For nearly a decade Crista Cullen has been one of the best known stars of the women’s game, representing her country at the 2008 and 2012 Olympic Games. A feared penalty corner specialist, the Lincolnshire-born defender has been listed in the World All Stars Team three times - in 2006, 2007 and 2010 – and played a pivotal role in England’s rise up the world rankings. Nominated for the prestigious Women's Player of the Year award for 2012 by the FIH earlier this year, Cullen announced her retirement from hockey in February after winning a bronze medal with the rest of her team at London 2012 - TeamGB's first team sport medal in 20 years.
A fierce competitor, Cullen helped England to a first ever World Cup bronze medal in 2010, the Commonwealth Games and Champions Trophy bronze medals in the same year, and four European Championship bronze medals in 2005, 2007, 2009 and 2011, In 2012, she helped Great Britain to the country’s best ever finish at a world level tournament – silver at the Champions Trophy.

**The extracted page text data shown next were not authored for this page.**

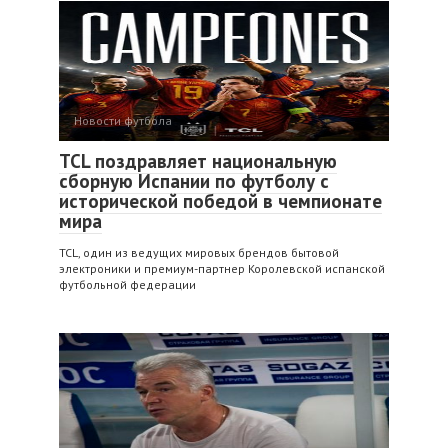
Новости футбола
TCL поздравляет национальную
сборную Испании по футболу с
исторической победой в чемпионате
мира
TCL, один из ведущих мировых брендов бытовой
электроники и премиум-партнер Королевской испанской
футбольной федерации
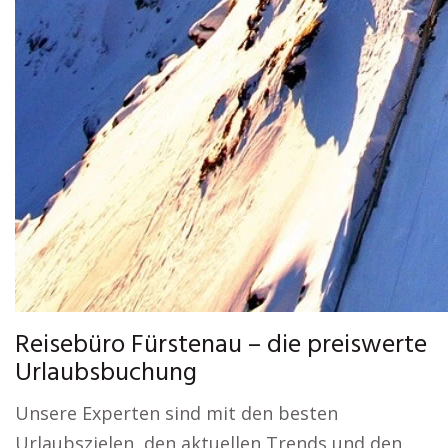
Reisebüro Fürstenau – die preiswerte
Urlaubsbuchung
Unsere Experten sind mit den besten
Urlaubszielen, den aktuellen Trends und den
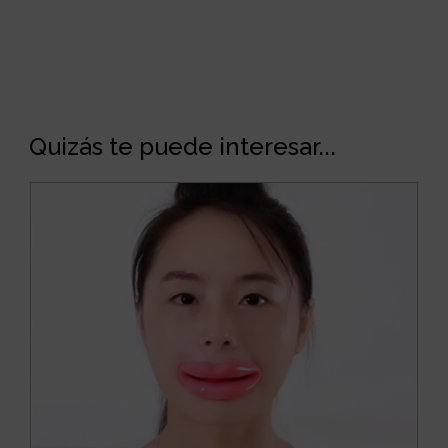
Quizás te puede interesar...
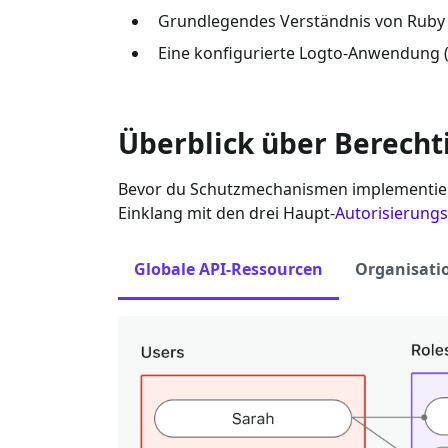
Grundlegendes Verständnis von
Ruby 
Eine konfigurierte Logto-Anwendung 
Überblick über Berech
Bevor du Schutzmechanismen implementiers
Einklang mit den drei Haupt-
Autorisierung
Globale API-Ressourcen
Organisati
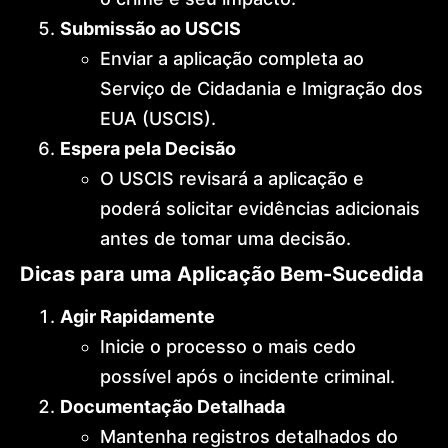
Submissão ao USCIS
Enviar a aplicação completa ao
Serviço de Cidadania e Imigração dos
EUA (USCIS).
Espera pela Decisão
O USCIS revisará a aplicação e
poderá solicitar evidências adicionais
antes de tomar uma decisão.
Dicas para uma Aplicação Bem-Sucedida
Agir Rapidamente
Inicie o processo o mais cedo
possível após o incidente criminal.
Documentação Detalhada
Mantenha registros detalhados do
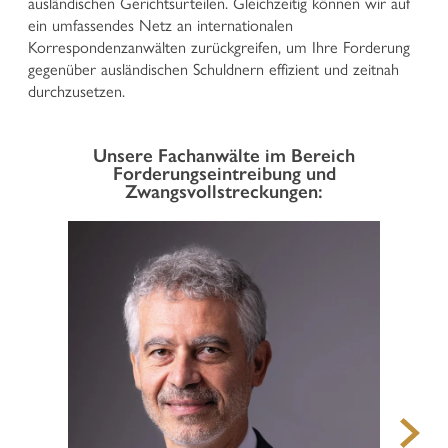
ausländischen Gerichtsurteilen. Gleichzeitig können wir auf
Vertretung und Verteidigung in Strafprozessen
ein umfassendes Netz an internationalen
Geltendmachung von Ansprüchen von geschädigten
Korrespondenzanwälten zurückgreifen, um Ihre Forderung
Personen im Strafprozess
gegenüber ausländischen Schuldnern effizient und zeitnah
Wirtschafts- und Unternehmensstrafrecht
durchzusetzen.
Nationaler und europäischer Strafvollzug
Jugendstrafrecht
Unsere Fachanwälte im Bereich
Forderungseintreibung und
VERWALTUNGSRECHT
Zwangsvollstreckungen:
Urbanistik, Baurecht und Raumordnung und
Landschaftsschutz
Enteignungen im öffentlichen Interesse
Verwaltungsstrafen
Jagd- und Waffenrecht
Vergaberecht und öffentliche Ausschreibungen
Öffentliche Verträge und Konventionen
Vertretung vor dem Rechnungshof
Sonstige verwaltungsrechtliche Angelegenheiten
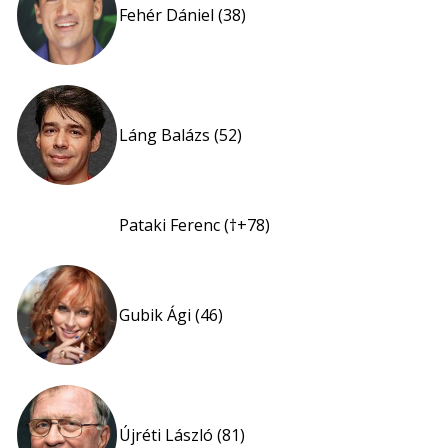
Fehér Dániel (38)
Láng Balázs (52)
Pataki Ferenc (†+78)
Gubik Ági (46)
Újréti László (81)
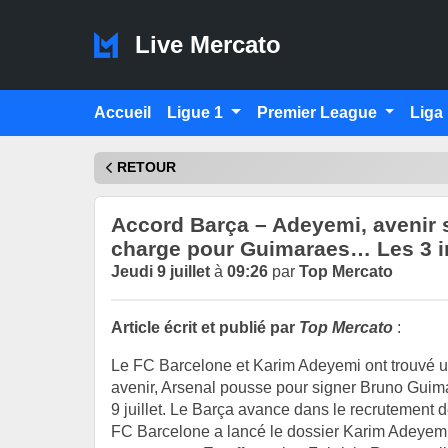
Live Mercato
Accueil
Ligue 1
Premier League
Liga
RETOUR
Accord Barça – Adeyemi, avenir s
charge pour Guimaraes… Les 3 i
Jeudi 9 juillet
à
09:26
par
Top Mercato
Article écrit et publié par
Top Mercato
:
Le FC Barcelone et Karim Adeyemi ont trouvé u
avenir, Arsenal pousse pour signer Bruno Guima
9 juillet. Le Barça avance dans le recrutement
FC Barcelone a lancé le dossier Karim Adeyemi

The 28-year old hockey defender’s ceremony began with her reading aloud the Declaration of a Freeman, and ended with her being greeted by Murray Craig, Clerk of the Chamberlain’s Court, as a ‘Citizen of London’ and the presentation of her framed parchment certificate.
Murray Craig, Clerk of the Chamberlain’s Court, said:
“My colleagues and I at the City of London Corporation have been delighted to welcome several Olympic and Paralympic athletes, all of them linked to this great city, to Guildhall to receive the Freedom of the City of London, which pays tribute to their remarkable performances at the 2012 Games.

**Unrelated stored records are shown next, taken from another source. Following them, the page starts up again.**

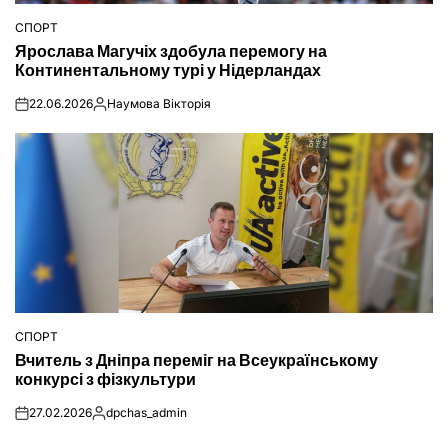
СПОРТ
ОПУБЛІКУВАТИ
Ярослава Магучіх здобула перемогу на
У
Континентальному турі у Нідерландах
22.06.2026
Наумова Вікторія
on
Опубліковано
СПОРТ
ОПУБЛІКУВАТИ
Вчитель з Дніпра переміг на Всеукраїнському
У
конкурсі з фізкультури
27.02.2026
dpchas_admin
on
Опубліковано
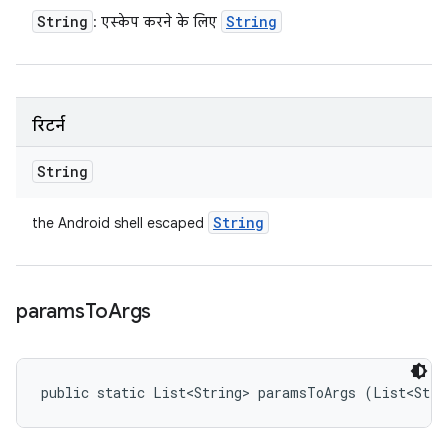
String
String
: एस्केप करने के लिए
रिटर्न
String
String
the Android shell escaped
params
To
Args
public static List<String> paramsToArgs (List<Stri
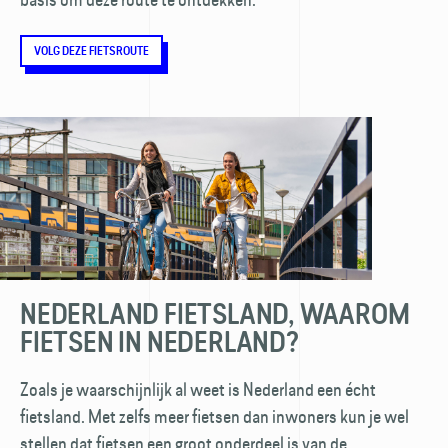
VOLG DEZE FIETSROUTE
NEDERLAND FIETSLAND, WAAROM
FIETSEN IN NEDERLAND?
Zoals je waarschijnlijk al weet is Nederland een écht
fietsland. Met zelfs meer fietsen dan inwoners kun je wel
stellen dat fietsen een groot onderdeel is van de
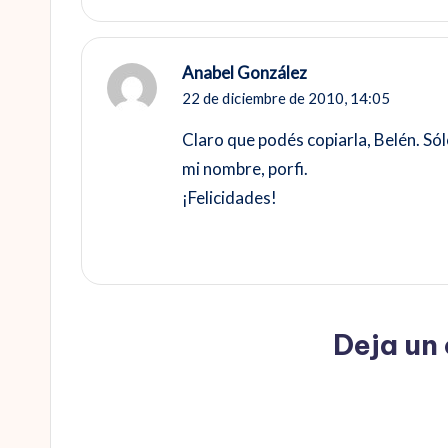
Anabel González
22 de diciembre de 2010,
14:05
Claro que podés copiarla, Belén. Sól
mi nombre, porfi.
¡Felicidades!
Deja un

“Crista was thrilled to receive the Freedom, which is richly deserved, and I hope that she will have fond memories of the day for many years to come.”

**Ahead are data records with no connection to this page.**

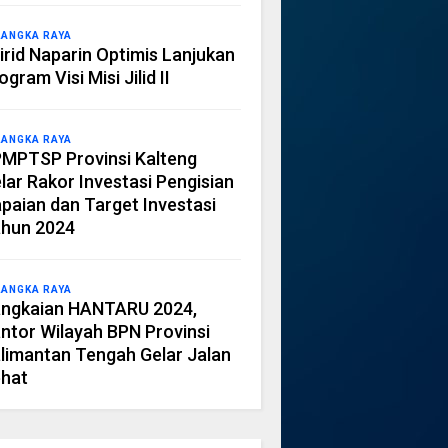
LANGKA RAYA
irid Naparin Optimis Lanjukan
ogram Visi Misi Jilid II
LANGKA RAYA
MPTSP Provinsi Kalteng
lar Rakor Investasi Pengisian
paian dan Target Investasi
hun 2024
LANGKA RAYA
ngkaian HANTARU 2024,
ntor Wilayah BPN Provinsi
limantan Tengah Gelar Jalan
hat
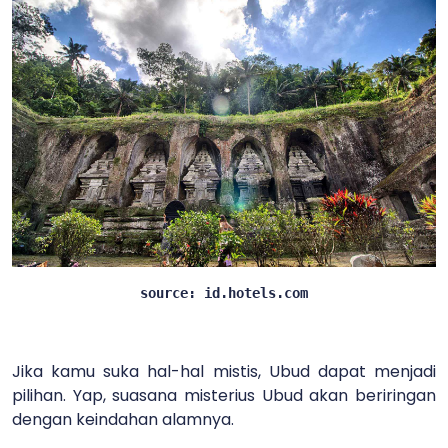
source: id.hotels.com
Jika kamu suka hal-hal mistis, Ubud dapat menjadi
pilihan. Yap, suasana misterius Ubud akan beriringan
dengan keindahan alamnya.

Alan Campbell, David Weir, Pete Reed, Joanna Rowsell, Lily van den Broeke, Natasha Baker and Shaun McKeown are among the Olympic and Paralympic athletes who have received the Freedom over the last year.
The Freedom of the City of London is believed to have begun in 1237 and enabled recipients to carry out their trade; and today, people are nominated for, or apply for, the Freedom, because it offers them a link with the historic City of London and one of its ancient traditions.
The Freedom is also offered to individuals by the City of London Corporation to help celebrate a significant achievement, or to pay tribute to their outstanding contribution to London life or public life. However, many of the so-called traditional privileges associated with the Freedom, such as driving sheep over London Bridge, no longer exist.